━━ Provided material ━━

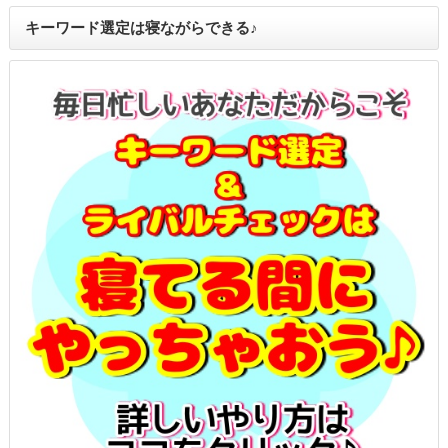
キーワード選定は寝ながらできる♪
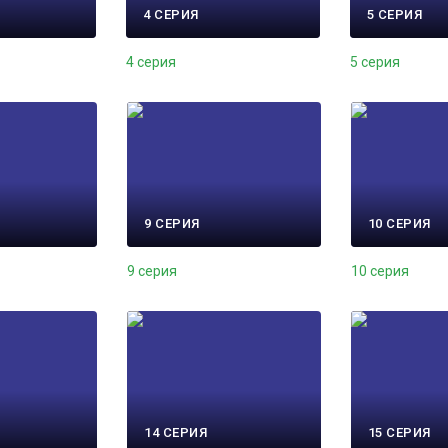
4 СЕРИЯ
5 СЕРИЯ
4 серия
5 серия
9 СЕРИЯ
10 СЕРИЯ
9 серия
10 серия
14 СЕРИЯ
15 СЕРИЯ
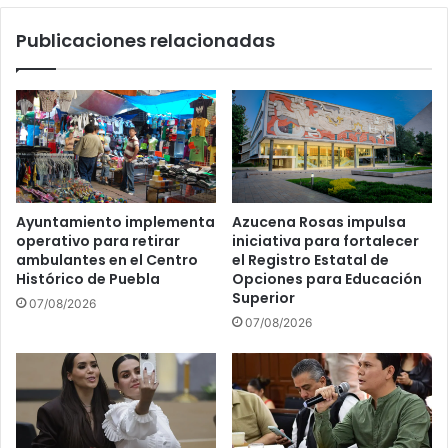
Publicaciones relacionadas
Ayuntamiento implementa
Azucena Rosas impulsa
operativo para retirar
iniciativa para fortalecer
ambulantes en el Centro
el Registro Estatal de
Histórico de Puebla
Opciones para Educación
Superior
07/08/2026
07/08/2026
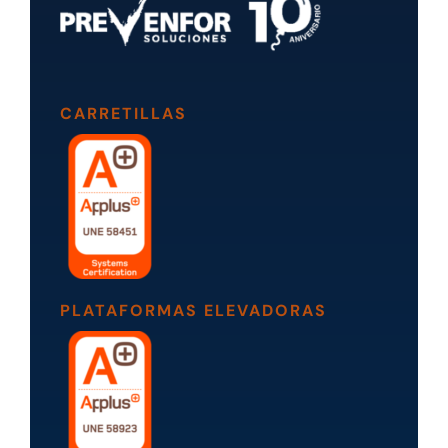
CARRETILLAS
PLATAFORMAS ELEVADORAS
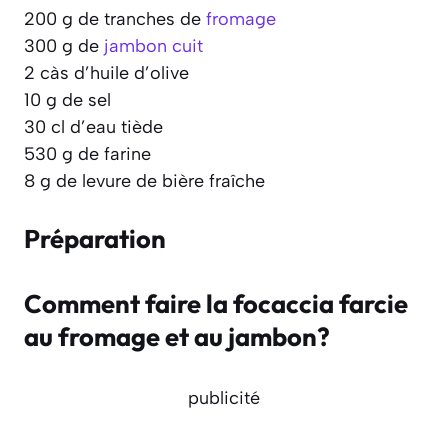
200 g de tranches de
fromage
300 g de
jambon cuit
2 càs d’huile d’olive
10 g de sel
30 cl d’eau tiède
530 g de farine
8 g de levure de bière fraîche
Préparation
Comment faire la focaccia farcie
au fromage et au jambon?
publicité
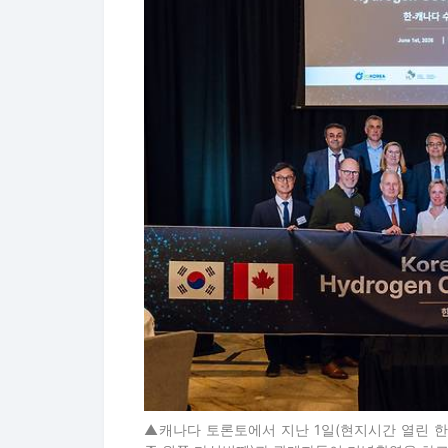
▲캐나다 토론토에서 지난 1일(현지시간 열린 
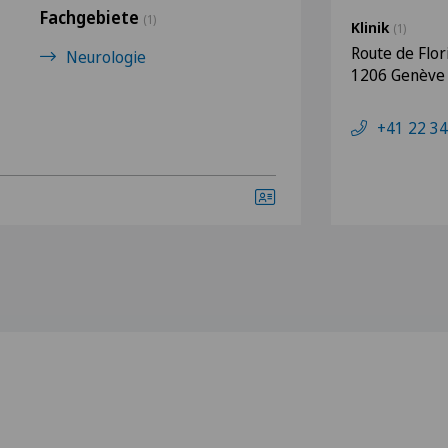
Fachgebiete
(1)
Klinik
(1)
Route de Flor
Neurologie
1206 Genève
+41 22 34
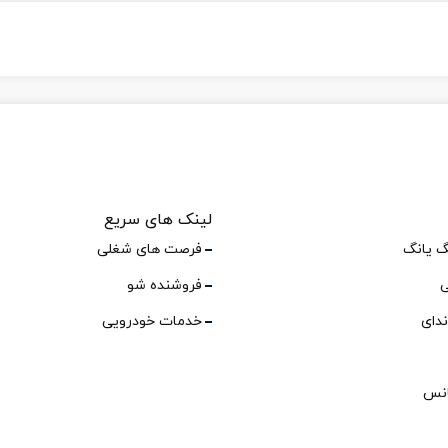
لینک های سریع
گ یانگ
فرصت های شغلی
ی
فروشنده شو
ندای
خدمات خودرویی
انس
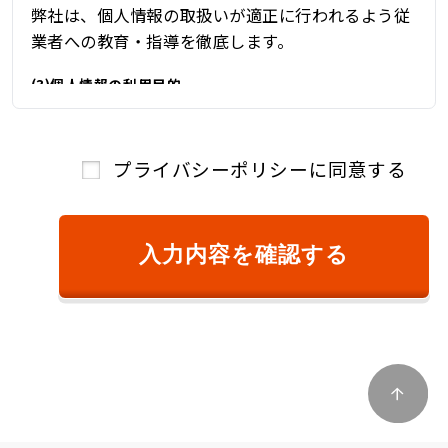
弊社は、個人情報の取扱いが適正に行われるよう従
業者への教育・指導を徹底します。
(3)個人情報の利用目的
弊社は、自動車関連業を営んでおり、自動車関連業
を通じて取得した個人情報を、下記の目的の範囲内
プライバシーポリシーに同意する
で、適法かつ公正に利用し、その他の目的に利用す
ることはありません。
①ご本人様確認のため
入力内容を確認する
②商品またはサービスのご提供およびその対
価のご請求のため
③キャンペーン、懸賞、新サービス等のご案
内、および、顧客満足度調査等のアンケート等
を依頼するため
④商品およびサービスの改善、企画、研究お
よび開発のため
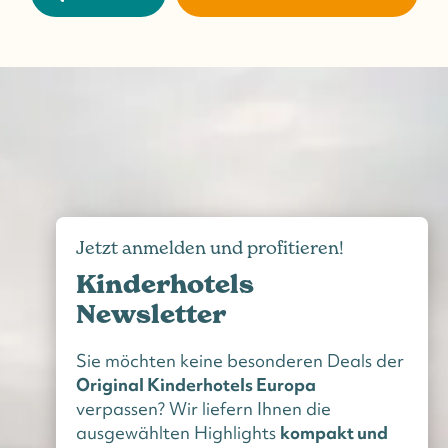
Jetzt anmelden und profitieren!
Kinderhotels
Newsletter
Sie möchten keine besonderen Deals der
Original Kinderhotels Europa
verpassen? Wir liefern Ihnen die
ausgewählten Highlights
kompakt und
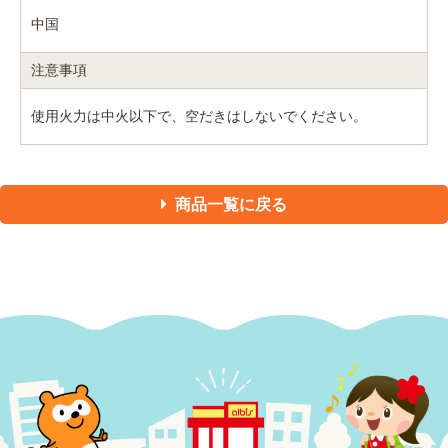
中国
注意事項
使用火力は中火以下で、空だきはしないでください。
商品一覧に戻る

━━━
━━ Provided material ━━

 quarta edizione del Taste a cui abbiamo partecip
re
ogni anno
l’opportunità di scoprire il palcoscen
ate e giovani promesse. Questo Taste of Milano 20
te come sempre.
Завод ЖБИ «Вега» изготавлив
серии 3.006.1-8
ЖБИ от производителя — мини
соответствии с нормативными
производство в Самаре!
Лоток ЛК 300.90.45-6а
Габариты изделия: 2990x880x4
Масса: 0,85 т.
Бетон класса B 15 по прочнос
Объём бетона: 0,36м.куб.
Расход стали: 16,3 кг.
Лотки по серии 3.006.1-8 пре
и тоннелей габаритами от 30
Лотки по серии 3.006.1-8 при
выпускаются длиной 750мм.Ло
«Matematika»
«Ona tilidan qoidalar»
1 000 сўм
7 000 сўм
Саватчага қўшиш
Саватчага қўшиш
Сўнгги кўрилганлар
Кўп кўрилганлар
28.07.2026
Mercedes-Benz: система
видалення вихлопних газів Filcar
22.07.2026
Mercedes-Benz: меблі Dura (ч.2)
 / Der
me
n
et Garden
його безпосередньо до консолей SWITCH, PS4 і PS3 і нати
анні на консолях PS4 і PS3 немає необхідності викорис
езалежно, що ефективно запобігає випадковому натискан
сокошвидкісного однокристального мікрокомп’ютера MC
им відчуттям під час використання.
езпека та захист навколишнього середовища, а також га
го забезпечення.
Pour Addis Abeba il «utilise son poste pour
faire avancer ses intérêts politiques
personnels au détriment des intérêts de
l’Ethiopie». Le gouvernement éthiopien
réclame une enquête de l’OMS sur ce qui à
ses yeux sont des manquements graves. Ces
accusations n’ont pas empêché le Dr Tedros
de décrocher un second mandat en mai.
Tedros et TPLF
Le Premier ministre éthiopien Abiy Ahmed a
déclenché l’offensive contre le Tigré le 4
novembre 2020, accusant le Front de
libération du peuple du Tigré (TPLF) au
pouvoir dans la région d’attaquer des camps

━━━
━━ Provided material ━━

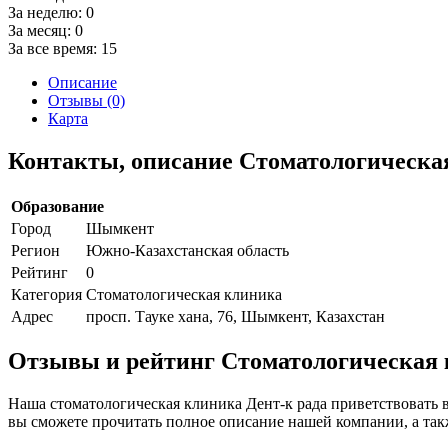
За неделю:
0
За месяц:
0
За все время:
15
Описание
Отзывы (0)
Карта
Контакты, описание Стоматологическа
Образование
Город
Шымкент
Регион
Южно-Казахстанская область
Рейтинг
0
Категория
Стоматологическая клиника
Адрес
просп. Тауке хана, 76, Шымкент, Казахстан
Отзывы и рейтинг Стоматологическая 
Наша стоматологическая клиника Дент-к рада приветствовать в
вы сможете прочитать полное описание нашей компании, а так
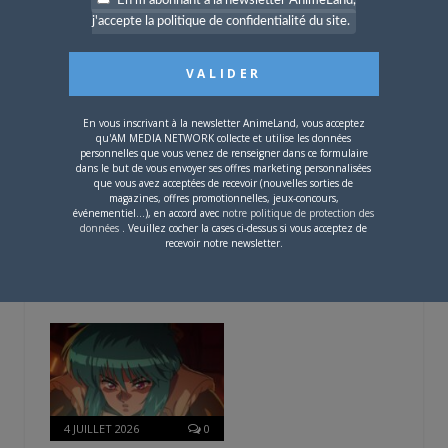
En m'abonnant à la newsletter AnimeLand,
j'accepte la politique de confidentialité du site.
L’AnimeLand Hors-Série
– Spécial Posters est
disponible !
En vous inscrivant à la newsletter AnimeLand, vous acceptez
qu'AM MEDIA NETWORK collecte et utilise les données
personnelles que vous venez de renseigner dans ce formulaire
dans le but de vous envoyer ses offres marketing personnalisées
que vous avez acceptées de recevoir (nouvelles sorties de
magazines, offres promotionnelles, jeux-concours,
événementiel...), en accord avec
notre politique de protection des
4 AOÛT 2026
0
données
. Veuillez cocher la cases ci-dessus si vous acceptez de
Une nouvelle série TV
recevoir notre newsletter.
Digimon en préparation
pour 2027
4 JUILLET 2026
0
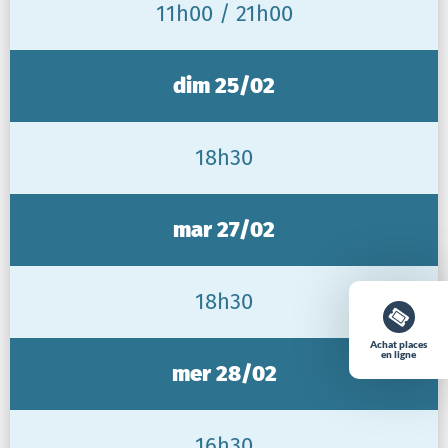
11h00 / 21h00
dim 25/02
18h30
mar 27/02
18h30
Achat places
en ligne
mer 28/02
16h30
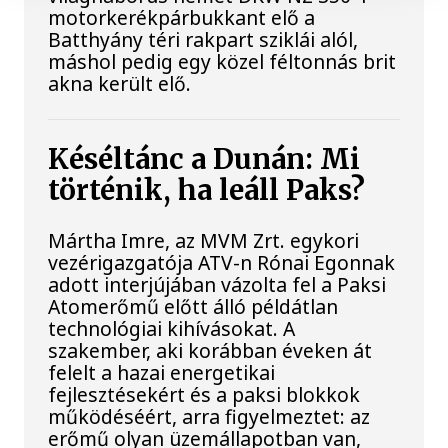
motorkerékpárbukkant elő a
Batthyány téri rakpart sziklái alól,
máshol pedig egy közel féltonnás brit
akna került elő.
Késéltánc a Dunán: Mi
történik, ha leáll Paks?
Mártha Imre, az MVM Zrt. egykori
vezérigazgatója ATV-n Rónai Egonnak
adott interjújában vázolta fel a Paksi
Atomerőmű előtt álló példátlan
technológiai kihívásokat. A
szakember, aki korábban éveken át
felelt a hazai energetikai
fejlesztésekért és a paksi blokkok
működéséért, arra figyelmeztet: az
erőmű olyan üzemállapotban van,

━━━

__Work request__
Select all lines with the word "offres" from the entries above.

__Expected answer__
dans le but de vous envoyer ses offres marketing personnalisées
magazines, offres promotionnelles, jeux-concours,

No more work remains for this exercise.